Qwen3.6-35B-A3B-NVFP4 Vision model loads with MISSING MoE weights and generates corrupted multilingual output
1. Did you update? pip install --upgrade unsloth unsloth_zoo
Yes.
Studio version:
Package version:
2. Colab or Kaggle or local / cloud
Local Linux server.
3. Number GPUs used, use nvidia-smi
1 GPU
Hardware detected:
NVIDIA GB10
Max memory: 121.69 GB
During generation:
GPU Memory Usage: ~65-80GB
GPU Utilization: ~90-95%
4. Which notebook? Please link!
Unsloth Studio local deployment.
Not using a public notebook.
5. Which Unsloth version, TRL version, transformers version, PyTorch version?
From logs:
Unsloth 2026.6.2
Transformers 5.5.0
Torch 2.10.0+cu130
CUDA Toolkit 13.0
Triton 3.6.0
Additional package versions if needed:
pip show unsloth
pip show unsloth_zoo
pip show transformers
pip show trl
pip show compressed-tensors
python -c "import torch; print(torch.__version__)"
6. Which trainer? SFTTrainer, GRPOTrainer etc
No training.
Inference only.
Model
model_name = "unsloth/Qwen3.6-35B-A3B-NVFP4"
Environment Notes
During startup I see:
Your Flash Attention 2 installation seems to be broken.
Using Xformers instead.
and
The fast path is not available because one of the required library is not installed.
Falling back to torch implementation.
I understand this may affect performance, but I do not think it explains the corrupted outputs described below.
Model Detection
The model is detected as:
model_type=qwen3_5_moe
architectures=['Qwen3_5MoeForConditionalGeneration']
is_vision=True
Therefore Studio correctly identifies it as a Vision model.
Loading Report
After loading weights successfully, I get the following report:
Qwen3_5MoeForConditionalGeneration LOAD REPORT from: unsloth/Qwen3.6-35B-A3B-NVFP4
Key | Status
-------------------------------------------------------------------------+-----------
model.layers.{0...39}.mlp.experts.{0...255}.down_proj.input_global_scale | UNEXPECTED
model.layers.{0...39}.mlp.experts.{0...255}.up_proj.input_global_scale | UNEXPECTED
model.layers.{0...39}.mlp.experts.{0...255}.gate_proj.input_global_scale | UNEXPECTED
model.layers.{0...39}.mlp.experts.down_proj_scale | UNEXPECTED
model.layers.{0...39}.mlp.experts.down_proj_global_scale | UNEXPECTED
model.layers.{0...39}.mlp.experts.down_proj_packed | UNEXPECTED
model.layers.{0...39}.mlp.experts.gate_up_proj_packed | UNEXPECTED
model.layers.{0...39}.mlp.experts.gate_up_proj_scale | UNEXPECTED
model.layers.{0...39}.mlp.experts.gate_up_proj_global_scale | UNEXPECTED
model.language_model.layers.{0...39}.mlp.experts.gate_up_proj | MISSING
model.language_model.layers.{0...39}.mlp.experts.down_proj | MISSING
The loader also reports:
MISSING: those params were newly initialized because missing from the checkpoint.

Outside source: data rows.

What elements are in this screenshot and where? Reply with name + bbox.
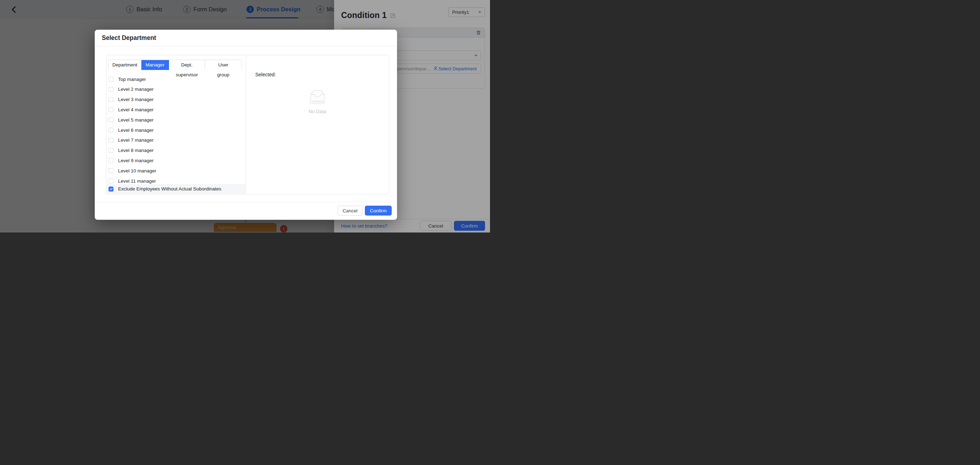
checkbox-unchecked-icon[interactable]	[108, 117, 113, 122]
option-label: Top manager	[118, 77, 146, 82]
tab-label-line: Dept.	[169, 60, 205, 70]
option-label: Level 8 manager	[118, 148, 154, 153]
selected-label: Selected:	[255, 72, 276, 78]
exclude-subordinates-row[interactable]: Exclude Employees Without Actual Subordi…	[107, 184, 245, 194]
option-row-level-4-manager[interactable]: Level 4 manager	[107, 105, 245, 114]
checkbox-checked-icon[interactable]	[108, 187, 113, 192]
tab-dept-supervisor[interactable]: Dept.supervisor	[169, 60, 205, 70]
option-row-level-6-manager[interactable]: Level 6 manager	[107, 125, 245, 135]
option-label: Level 10 manager	[118, 168, 156, 173]
checkbox-unchecked-icon[interactable]	[108, 178, 113, 183]
tab-label-line: User	[205, 60, 242, 70]
option-row-level-7-manager[interactable]: Level 7 manager	[107, 135, 245, 145]
checkbox-unchecked-icon[interactable]	[108, 107, 113, 112]
modal-header: Select Department	[95, 30, 397, 46]
option-label: Level 9 manager	[118, 158, 154, 163]
checkbox-unchecked-icon[interactable]	[108, 97, 113, 102]
option-row-level-2-manager[interactable]: Level 2 manager	[107, 84, 245, 94]
empty-state: No Data	[246, 87, 389, 114]
tab-user-group[interactable]: Usergroup	[205, 60, 242, 70]
select-department-modal: Select Department DepartmentManagerDept.…	[95, 30, 397, 220]
empty-inbox-icon	[246, 87, 389, 105]
pane-divider	[246, 55, 246, 194]
option-row-level-8-manager[interactable]: Level 8 manager	[107, 146, 245, 156]
option-row-level-9-manager[interactable]: Level 9 manager	[107, 156, 245, 165]
modal-confirm-button[interactable]: Confirm	[365, 206, 392, 216]
option-label: Level 7 manager	[118, 138, 154, 143]
checkbox-unchecked-icon[interactable]	[108, 158, 113, 163]
option-label: Level 2 manager	[118, 87, 154, 92]
tab-department[interactable]: Department	[108, 60, 142, 70]
option-label: Level 5 manager	[118, 117, 154, 122]
exclude-subordinates-label: Exclude Employees Without Actual Subordi…	[118, 186, 221, 192]
option-row-level-5-manager[interactable]: Level 5 manager	[107, 115, 245, 125]
checkbox-unchecked-icon[interactable]	[108, 168, 113, 173]
modal-cancel-button[interactable]: Cancel	[337, 206, 363, 216]
picker-tabs: DepartmentManagerDept.supervisorUsergrou…	[108, 60, 242, 70]
empty-text: No Data	[246, 109, 389, 114]
option-label: Level 3 manager	[118, 97, 154, 102]
picker-box: DepartmentManagerDept.supervisorUsergrou…	[106, 55, 389, 194]
option-label: Level 11 manager	[118, 178, 156, 184]
tab-manager[interactable]: Manager	[142, 60, 169, 70]
option-row-level-10-manager[interactable]: Level 10 manager	[107, 166, 245, 176]
option-label: Level 4 manager	[118, 107, 154, 113]
tab-label-line: Department	[108, 60, 141, 70]
approval-flow-designer: 1Basic Info2Form Design3Process Design4M…	[0, 0, 490, 233]
option-row-level-3-manager[interactable]: Level 3 manager	[107, 95, 245, 105]
modal-title: Select Department	[102, 34, 156, 42]
checkbox-unchecked-icon[interactable]	[108, 127, 113, 132]
option-row-top-manager[interactable]: Top manager	[107, 74, 245, 84]
checkbox-unchecked-icon[interactable]	[108, 138, 113, 143]
tab-label-line: Manager	[142, 60, 169, 70]
option-label: Level 6 manager	[118, 127, 154, 133]
checkbox-unchecked-icon[interactable]	[108, 77, 113, 82]
modal-footer: Cancel Confirm	[95, 202, 397, 220]
checkbox-unchecked-icon[interactable]	[108, 148, 113, 153]
checkbox-unchecked-icon[interactable]	[108, 87, 113, 92]
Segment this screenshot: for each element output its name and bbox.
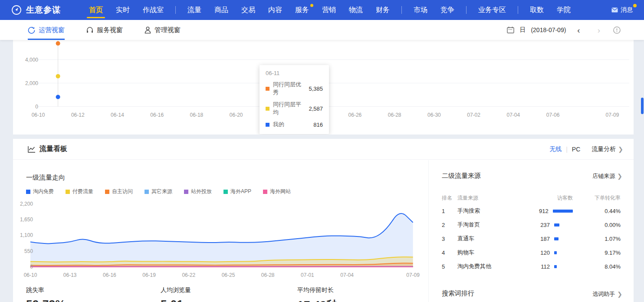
visitors-bar bbox=[554, 237, 559, 240]
nav-item-作战室[interactable]: 作战室 bbox=[136, 0, 170, 20]
metric-平均停留时长: 平均停留时长17.49秒 bbox=[297, 286, 338, 302]
legend-label: 自主访问 bbox=[112, 188, 133, 195]
date-value[interactable]: (2018-07-09) bbox=[531, 26, 566, 33]
x-axis-tick: 06-26 bbox=[342, 112, 368, 118]
tab-服务视窗[interactable]: 服务视窗 bbox=[86, 20, 123, 40]
brand[interactable]: 生意参谋 bbox=[11, 4, 61, 16]
legend-item-其它来源[interactable]: 其它来源 bbox=[145, 188, 172, 195]
sources-table: 1手淘搜索9120.44%2手淘首页2370.00%3直通车1871.07%4购… bbox=[442, 204, 621, 273]
series-color-swatch bbox=[266, 107, 269, 111]
legend-label: 付费流量 bbox=[72, 188, 93, 195]
legend-item-淘内免费[interactable]: 淘内免费 bbox=[26, 188, 54, 195]
visitors-bar bbox=[553, 210, 573, 213]
source-visitors-cell: 237 bbox=[508, 222, 573, 228]
metric-label: 人均浏览量 bbox=[161, 286, 191, 294]
shop-sources-link[interactable]: 店铺来源 ❯ bbox=[592, 172, 622, 180]
page-scrollbar-thumb[interactable] bbox=[641, 98, 644, 114]
legend-item-站外投放[interactable]: 站外投放 bbox=[184, 188, 212, 195]
source-row-手淘首页[interactable]: 2手淘首页2370.00% bbox=[442, 218, 621, 232]
source-rank: 5 bbox=[442, 263, 457, 270]
source-row-手淘搜索[interactable]: 1手淘搜索9120.44% bbox=[442, 204, 621, 218]
word-assistant-link[interactable]: 选词助手 ❯ bbox=[592, 290, 622, 298]
x-axis-tick: 06-16 bbox=[96, 272, 122, 278]
tooltip-row: 同行同层优秀5,385 bbox=[266, 81, 323, 96]
nav-item-实时[interactable]: 实时 bbox=[109, 0, 136, 20]
metric-value: 5.01 bbox=[161, 298, 191, 302]
nav-item-竞争[interactable]: 竞争 bbox=[434, 0, 461, 20]
tooltip-series-label: 我的 bbox=[273, 121, 284, 128]
source-row-购物车[interactable]: 4购物车1209.17% bbox=[442, 246, 621, 259]
brand-name: 生意参谋 bbox=[26, 4, 61, 16]
x-axis-tick: 06-18 bbox=[184, 112, 210, 118]
nav-item-label: 竞争 bbox=[440, 6, 454, 15]
info-icon[interactable] bbox=[613, 26, 621, 34]
source-row-淘内免费其他[interactable]: 5淘内免费其他1128.04% bbox=[442, 259, 621, 273]
toggle-无线[interactable]: 无线 bbox=[549, 145, 562, 153]
x-axis-tick: 07-09 bbox=[599, 112, 625, 118]
nav-item-学院[interactable]: 学院 bbox=[550, 0, 577, 20]
source-row-直通车[interactable]: 3直通车1871.07% bbox=[442, 232, 621, 246]
trend-chart-card: 02,0004,000 06-1006-1206-1406-1606-1806-… bbox=[13, 40, 634, 135]
nav-message[interactable]: 消息 bbox=[611, 6, 633, 14]
area-chart-legend: 淘内免费付费流量自主访问其它来源站外投放海外APP海外网站 bbox=[26, 188, 291, 195]
nav-item-财务[interactable]: 财务 bbox=[369, 0, 396, 20]
prev-day-button[interactable]: ‹ bbox=[577, 26, 580, 34]
nav-item-营销[interactable]: 营销 bbox=[315, 0, 342, 20]
y-axis-tick: 550 bbox=[16, 248, 33, 254]
legend-item-自主访问[interactable]: 自主访问 bbox=[105, 188, 133, 195]
next-day-button[interactable]: › bbox=[598, 26, 600, 34]
nav-item-label: 作战室 bbox=[143, 6, 164, 15]
tab-管理视窗[interactable]: 管理视窗 bbox=[145, 20, 181, 40]
tab-运营视窗[interactable]: 运营视窗 bbox=[28, 20, 65, 40]
traffic-board-header: 流量看板 无线|PC 流量分析 ❯ bbox=[13, 139, 634, 160]
x-axis-tick: 06-28 bbox=[381, 112, 407, 118]
nav-divider bbox=[175, 6, 176, 14]
legend-label: 海外APP bbox=[230, 188, 251, 195]
person-icon bbox=[145, 26, 151, 34]
nav-item-label: 服务 bbox=[295, 6, 309, 15]
chevron-right-icon: ❯ bbox=[617, 291, 622, 298]
tab-label: 管理视窗 bbox=[154, 26, 181, 34]
nav-item-交易[interactable]: 交易 bbox=[235, 0, 262, 20]
nav-item-内容[interactable]: 内容 bbox=[262, 0, 289, 20]
column-header: 排名 bbox=[442, 194, 457, 202]
nav-item-流量[interactable]: 流量 bbox=[181, 0, 208, 20]
legend-item-海外APP[interactable]: 海外APP bbox=[223, 188, 251, 195]
date-controls: 日 (2018-07-09) ‹ › bbox=[507, 26, 621, 34]
nav-item-取数[interactable]: 取数 bbox=[523, 0, 550, 20]
nav-divider bbox=[518, 6, 518, 14]
toggle-PC[interactable]: PC bbox=[572, 146, 580, 153]
nav-item-首页[interactable]: 首页 bbox=[82, 0, 109, 20]
page: 生意参谋 首页实时作战室流量商品交易内容服务营销物流财务市场竞争业务专区取数学院… bbox=[0, 0, 644, 302]
nav-item-物流[interactable]: 物流 bbox=[342, 0, 369, 20]
nav-item-label: 业务专区 bbox=[478, 6, 506, 15]
line-chart-icon bbox=[28, 146, 36, 153]
source-visitors-cell: 912 bbox=[508, 208, 573, 214]
y-axis-tick: 2,000 bbox=[20, 80, 38, 86]
legend-label: 海外网站 bbox=[270, 188, 291, 195]
nav-item-label: 市场 bbox=[414, 6, 427, 15]
nav-item-业务专区[interactable]: 业务专区 bbox=[472, 0, 513, 20]
legend-item-付费流量[interactable]: 付费流量 bbox=[66, 188, 93, 195]
date-granularity[interactable]: 日 bbox=[519, 26, 526, 34]
nav-item-商品[interactable]: 商品 bbox=[208, 0, 235, 20]
traffic-board-title-wrap: 流量看板 bbox=[28, 144, 67, 154]
traffic-analysis-link[interactable]: 流量分析 ❯ bbox=[591, 145, 623, 153]
nav-item-label: 学院 bbox=[557, 6, 571, 15]
chevron-right-icon: ❯ bbox=[618, 146, 623, 153]
legend-item-海外网站[interactable]: 海外网站 bbox=[263, 188, 291, 195]
x-axis-tick: 06-20 bbox=[223, 112, 249, 118]
y-axis-tick: 1,100 bbox=[16, 232, 33, 238]
calendar-icon[interactable] bbox=[507, 26, 514, 33]
metric-label: 平均停留时长 bbox=[297, 286, 338, 294]
source-visitors-cell: 112 bbox=[508, 263, 573, 270]
traffic-board-title: 流量看板 bbox=[39, 144, 67, 154]
nav-item-服务[interactable]: 服务 bbox=[289, 0, 315, 20]
tooltip-row: 同行同层平均2,587 bbox=[266, 101, 323, 116]
nav-item-市场[interactable]: 市场 bbox=[407, 0, 434, 20]
x-axis-tick: 07-04 bbox=[334, 272, 360, 278]
source-visitors: 120 bbox=[508, 249, 550, 256]
nav-item-label: 财务 bbox=[376, 6, 390, 15]
legend-color-swatch bbox=[145, 190, 149, 194]
legend-color-swatch bbox=[66, 190, 70, 194]
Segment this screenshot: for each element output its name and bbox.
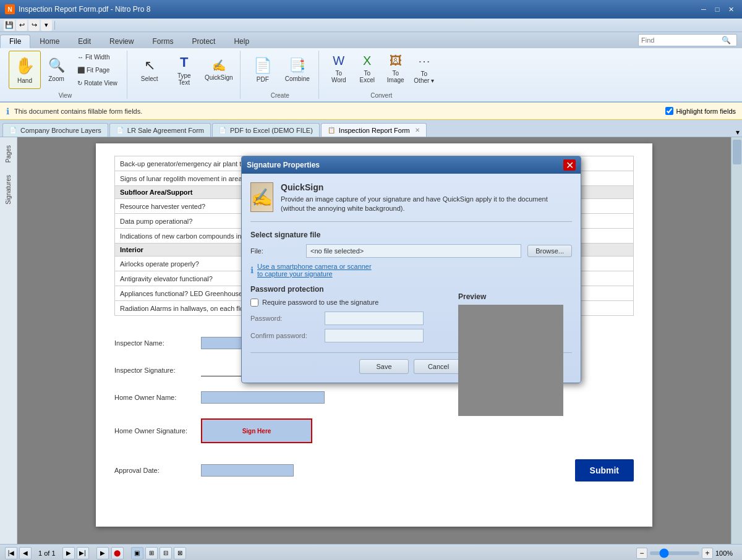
tab-pdf-excel[interactable]: 📄 PDF to Excel (DEMO FILE) [212,123,320,137]
quick-access-toolbar: 💾 ↩ ↪ ▾ [0,19,742,32]
other-icon: ⋯ [418,54,430,69]
tab-close-button[interactable]: ✕ [415,127,420,134]
highlight-checkbox[interactable] [665,107,673,115]
rotate-view-button[interactable]: ↻ Rotate View [73,77,122,89]
single-page-btn[interactable]: ▣ [131,547,143,559]
dialog-close-button[interactable]: ✕ [563,159,576,171]
ribbon-group-convert: W ToWord X ToExcel 🖼 ToImage ⋯ ToOther ▾… [320,51,443,99]
pdf-icon: 📄 [254,57,272,74]
qs-text-container: QuickSign Provide an image capture of yo… [281,182,572,214]
require-password-checkbox[interactable] [250,299,258,307]
smartphone-link[interactable]: Use a smartphone camera or scannerto cap… [257,263,372,278]
tab-scroll-right[interactable]: ▾ [736,128,740,137]
quick-toolbar-menu-btn[interactable]: ▾ [41,20,52,31]
hand-label: Hand [17,77,32,84]
zoom-percent: 100% [715,549,737,557]
redo-btn[interactable]: ↪ [28,20,40,31]
confirm-password-input[interactable] [325,329,424,342]
maximize-button[interactable]: □ [711,4,723,15]
prev-page-button[interactable]: ◀ [19,547,32,559]
dialog-title-bar: Signature Properties ✕ [242,156,581,174]
stop-button[interactable]: ⬤ [111,547,124,559]
tab-company-brochure-icon: 📄 [9,127,17,134]
create-group-buttons: 📄 PDF 📑 Combine [247,51,313,91]
to-other-button[interactable]: ⋯ ToOther ▾ [411,51,438,89]
pdf-create-button[interactable]: 📄 PDF [247,51,279,89]
save-quick-btn[interactable]: 💾 [4,20,15,31]
info-bar: ℹ This document contains fillable form f… [0,103,742,120]
view-group-buttons: ✋ Hand 🔍 Zoom ↔ Fit Width [9,51,122,91]
file-row: File: <no file selected> Browse... [250,244,572,258]
first-page-button[interactable]: |◀ [5,547,17,559]
dialog-title: Signature Properties [247,161,320,169]
combine-icon: 📑 [289,57,305,74]
play-button[interactable]: ▶ [96,547,109,559]
require-password-label: Require password to use the signature [262,299,378,306]
info-circle-icon: ℹ [250,265,254,275]
to-word-button[interactable]: W ToWord [325,51,352,89]
tab-forms[interactable]: Forms [143,35,182,48]
convert-group-label: Convert [370,92,392,99]
close-button[interactable]: ✕ [725,4,737,15]
minimize-button[interactable]: ─ [697,4,710,15]
quicksign-logo: ✍ [250,182,273,212]
tab-pdf-excel-label: PDF to Excel (DEMO FILE) [230,127,313,134]
select-icon: ↖ [144,57,155,74]
hand-tool-button[interactable]: ✋ Hand [9,51,41,89]
select-button[interactable]: ↖ Select [134,51,166,89]
window-title: Inspection Report Form.pdf - Nitro Pro 8 [19,5,150,14]
browse-button[interactable]: Browse... [527,245,572,257]
qs-description: Provide an image capture of your signatu… [281,195,572,214]
combine-button[interactable]: 📑 Combine [281,51,313,89]
ribbon-content: ✋ Hand 🔍 Zoom ↔ Fit Width [0,48,742,101]
tab-lr-sale[interactable]: 📄 LR Sale Agreement Form [109,123,211,137]
tab-inspection-report[interactable]: 📋 Inspection Report Form ✕ [321,123,427,137]
status-bar: |◀ ◀ 1 of 1 ▶ ▶| ▶ ⬤ ▣ ⊞ ⊟ ⊠ − + 100% [0,544,742,560]
zoom-out-button[interactable]: − [636,548,647,559]
type-text-button[interactable]: T TypeText [168,51,200,89]
dialog-header: ✍ QuickSign Provide an image capture of … [250,182,572,222]
cover-btn[interactable]: ⊠ [174,547,186,559]
fit-page-button[interactable]: ⬛ Fit Page [73,64,122,76]
tab-company-brochure-label: Company Brochure Layers [20,127,101,134]
tab-protect[interactable]: Protect [182,35,224,48]
rotate-icon: ↻ [77,80,82,87]
to-image-button[interactable]: 🖼 ToImage [382,51,409,89]
info-message: This document contains fillable form fie… [14,108,660,115]
tab-help[interactable]: Help [224,35,258,48]
tab-pdf-excel-icon: 📄 [219,127,226,134]
main-area: Pages Signatures Back-up generator/emerg… [0,137,742,544]
tools-group-buttons: ↖ Select T TypeText ✍ QuickSign [134,51,235,91]
continuous-btn[interactable]: ⊞ [145,547,158,559]
fit-width-button[interactable]: ↔ Fit Width [73,51,122,63]
zoom-button[interactable]: 🔍 Zoom [43,51,69,89]
create-group-label: Create [271,92,289,99]
zoom-in-button[interactable]: + [702,548,713,559]
last-page-button[interactable]: ▶| [77,547,89,559]
tab-edit[interactable]: Edit [69,35,100,48]
page-info: 1 of 1 [33,549,61,557]
file-label: File: [250,247,300,255]
save-button[interactable]: Save [359,359,409,374]
page-navigation: |◀ ◀ 1 of 1 ▶ ▶| [5,547,89,559]
tab-home[interactable]: Home [30,35,69,48]
file-value: <no file selected> [306,244,521,258]
zoom-slider[interactable] [650,551,699,555]
tab-review[interactable]: Review [100,35,143,48]
tab-company-brochure[interactable]: 📄 Company Brochure Layers [2,123,108,137]
search-icon[interactable]: 🔍 [722,36,731,45]
find-input[interactable] [641,36,722,44]
dialog-body: ✍ QuickSign Provide an image capture of … [242,174,581,383]
password-input[interactable] [325,312,424,325]
title-bar-left: N Inspection Report Form.pdf - Nitro Pro… [5,4,150,14]
facing-btn[interactable]: ⊟ [160,547,172,559]
next-page-button[interactable]: ▶ [62,547,75,559]
quicksign-button[interactable]: ✍ QuickSign [203,51,235,89]
tab-file[interactable]: File [0,35,30,48]
preview-section: Preview [458,292,563,416]
tab-lr-icon: 📄 [116,127,124,134]
cancel-button[interactable]: Cancel [414,359,463,374]
to-excel-button[interactable]: X ToExcel [354,51,381,89]
undo-btn[interactable]: ↩ [16,20,27,31]
highlight-check-container: Highlight form fields [665,107,736,115]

Consider training on your downstream task.
Observed Behavior
The model loads successfully:
Successfully loaded model: unsloth/Qwen3.6-35B-A3B-NVFP4
and memory usage appears reasonable:
GPU Memory [After loading]
64.53GB / 121.69GB
However, generation behavior is abnormal.
Reproduction
Prompt:
No images attached.
Generation starts normally:
and eventually finishes:
Generation duration:
Actual Output
The model produces corrupted multilingual text consisting of random fragments from multiple languages:
对她只开始...
tail突然还是个...
stro Collaboration...
organis橱窗...
总书记不愿...
double bouncing...
[blocked]
The output is completely unrelated to the prompt.
The response contains:
- Chinese fragments
- English fragments
- Arabic fragments
- Japanese fragments
- Random tokens
- Broken words
- Repeated token patterns
It appears similar to a corrupted decode or partially initialized model rather than a normal language model response.
Why I Suspect a Loading Issue
The model:
- Loads successfully
- Consumes expected GPU memory
- Completes generation
However:
- Generation takes over 5 minutes for a trivial prompt
- Output is nonsensical
- Output is unrelated to the prompt
- Load report shows many MoE expert weights as MISSING
The suspicious part is:
UNEXPECTED:
*_packed
*_scale
*_global_scale
MISSING:
gate_up_proj
down_proj
which appear to be core MoE expert projection layers.
This makes me wonder whether:
-
NVFP4 packed expert weights are not being correctly mapped.
-
Some expert layers are being randomly initialized.
-
There is a compatibility issue between:
- Qwen3.6-35B-A3B-NVFP4
- Transformers 5.5.0
- Unsloth Studio 2026.6.2
-
The checkpoint format is not being fully restored during loading.
Questions
-
Are these UNEXPECTED and MISSING entries expected for this checkpoint?
-
Should the following be present after loading?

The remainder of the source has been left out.